● **Description of the task**
In your copy, set down the entries exactly and exclude the pictures.

● **Extracted entries**

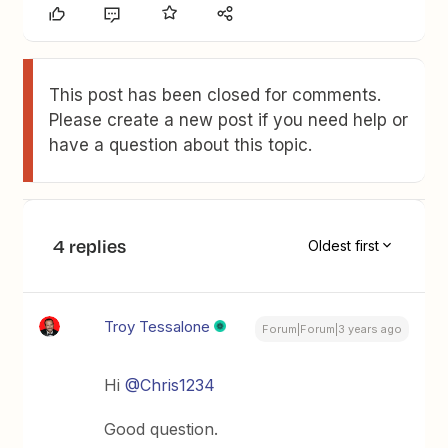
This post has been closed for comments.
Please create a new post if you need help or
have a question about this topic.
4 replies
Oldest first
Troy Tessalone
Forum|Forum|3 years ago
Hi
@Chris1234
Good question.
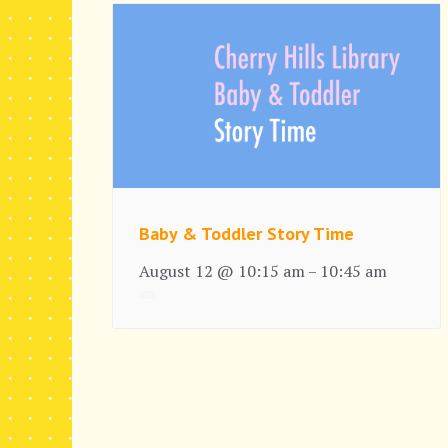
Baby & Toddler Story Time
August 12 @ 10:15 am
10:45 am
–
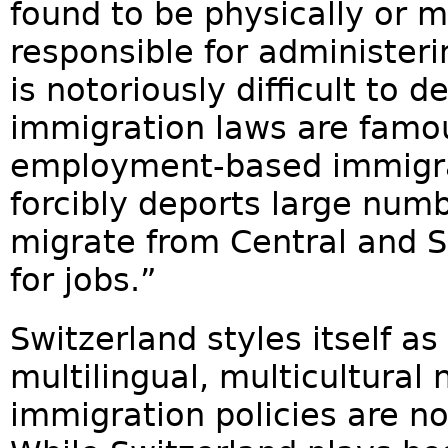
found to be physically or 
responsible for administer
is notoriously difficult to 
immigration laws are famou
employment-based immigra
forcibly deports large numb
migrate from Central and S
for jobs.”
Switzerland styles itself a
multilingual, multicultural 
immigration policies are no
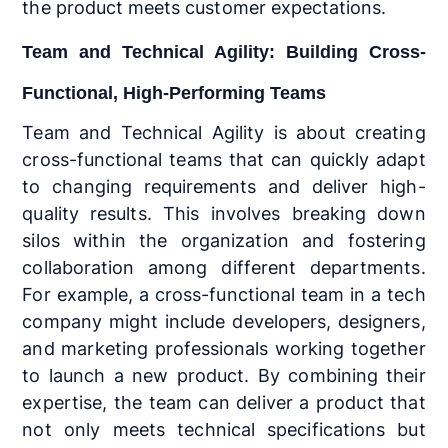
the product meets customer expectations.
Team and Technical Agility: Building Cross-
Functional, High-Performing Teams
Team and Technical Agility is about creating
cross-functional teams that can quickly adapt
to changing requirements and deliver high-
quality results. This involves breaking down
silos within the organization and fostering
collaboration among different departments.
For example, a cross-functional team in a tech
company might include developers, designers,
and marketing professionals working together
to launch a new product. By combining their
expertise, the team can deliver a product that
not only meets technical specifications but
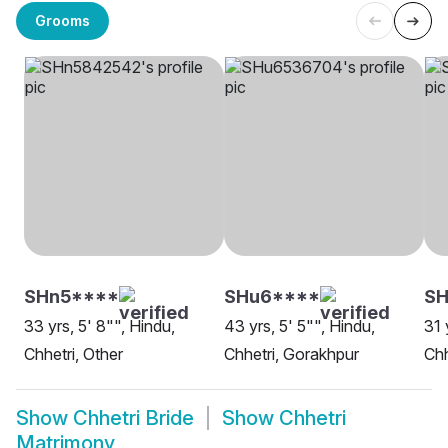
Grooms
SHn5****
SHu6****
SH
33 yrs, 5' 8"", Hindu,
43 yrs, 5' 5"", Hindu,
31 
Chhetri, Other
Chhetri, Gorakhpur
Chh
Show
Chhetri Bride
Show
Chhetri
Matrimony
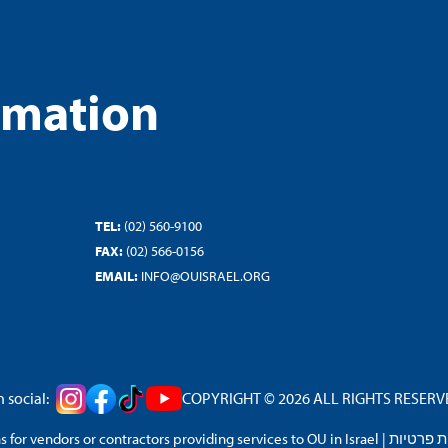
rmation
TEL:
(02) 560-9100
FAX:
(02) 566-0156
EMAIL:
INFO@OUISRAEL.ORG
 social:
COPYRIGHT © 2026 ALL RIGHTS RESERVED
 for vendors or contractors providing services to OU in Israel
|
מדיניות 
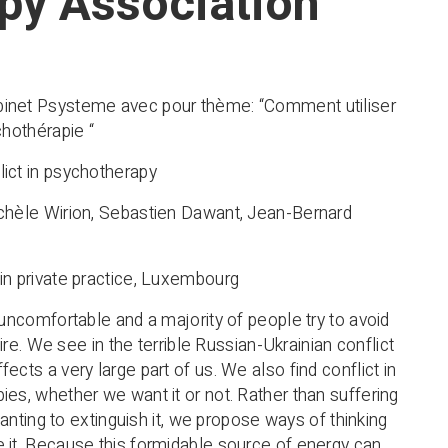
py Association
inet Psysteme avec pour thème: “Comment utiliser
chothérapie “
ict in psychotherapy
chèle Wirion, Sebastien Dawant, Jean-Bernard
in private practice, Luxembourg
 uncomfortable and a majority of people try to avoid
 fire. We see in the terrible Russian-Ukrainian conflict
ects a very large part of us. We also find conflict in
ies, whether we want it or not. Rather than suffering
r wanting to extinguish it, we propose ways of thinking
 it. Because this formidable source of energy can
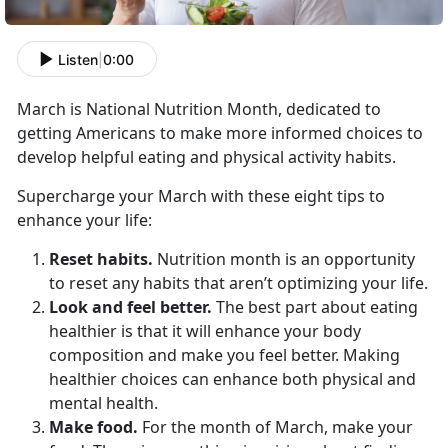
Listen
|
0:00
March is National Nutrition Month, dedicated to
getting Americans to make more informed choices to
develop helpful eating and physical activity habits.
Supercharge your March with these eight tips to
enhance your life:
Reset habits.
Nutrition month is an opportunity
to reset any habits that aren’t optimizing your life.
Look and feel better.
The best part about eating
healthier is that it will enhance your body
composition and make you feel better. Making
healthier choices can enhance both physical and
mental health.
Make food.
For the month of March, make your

● **Expected answer**
This post has been closed for comments.
Please create a new post if you need help or
have a question about this topic.
4 replies
Oldest first
Troy Tessalone
Forum|Forum|3 years ago
Hi
@Chris1234
Good question.
Baby & Toddler Story Time
August 12 @ 10:15 am
10:45 am
–
found to be physically or 
responsible for administer
is notoriously difficult to 
immigration laws are famou
employment-based immigra
forcibly deports large numb
migrate from Central and S
for jobs.”
Switzerland styles itself a
multilingual, multicultural 
immigration policies are no
the product meets customer expectations.
Team and Technical Agility: Building Cross-
Functional, High-Performing Teams
Team and Technical Agility is about creating
cross-functional teams that can quickly adapt
to changing requirements and deliver high-
quality results. This involves breaking down
silos within the organization and fostering
collaboration among different departments.
For example, a cross-functional team in a tech
company might include developers, designers,
and marketing professionals working together
to launch a new product. By combining their
expertise, the team can deliver a product that
not only meets technical specifications but
Grooms
SHn5****
SHu6****
SH
33 yrs, 5' 8"", Hindu,
43 yrs, 5' 5"", Hindu,
31 
Chhetri, Other
Chhetri, Gorakhpur
Chh
Show
Chhetri Bride
Show
Chhetri
Matrimony
rmation
TEL:
(02) 560-9100
FAX:
(02) 566-0156
EMAIL:
INFO@OUISRAEL.ORG
 social:
COPYRIGHT © 2026 ALL RIGHTS RESERVED
 for vendors or contractors providing services to OU in Israel
|
מדיניות 
py Association
inet Psysteme avec pour thème: “Comment utiliser
chothérapie “
ict in psychotherapy
chèle Wirion, Sebastien Dawant, Jean-Bernard
in private practice, Luxembourg
 uncomfortable and a majority of people try to avoid
 fire. We see in the terrible Russian-Ukrainian conflict
ects a very large part of us. We also find conflict in
ies, whether we want it or not. Rather than suffering
r wanting to extinguish it, we propose ways of thinking
 it. Because this formidable source of energy can
Listen
|
0:00
March is National Nutrition Month, dedicated to
getting Americans to make more informed choices to
develop helpful eating and physical activity habits.
Supercharge your March with these eight tips to
enhance your life:
Reset habits.
Nutrition month is an opportunity
to reset any habits that aren’t optimizing your life.
Look and feel better.
The best part about eating
healthier is that it will enhance your body
composition and make you feel better. Making
healthier choices can enhance both physical and
mental health.
Make food.
For the month of March, make your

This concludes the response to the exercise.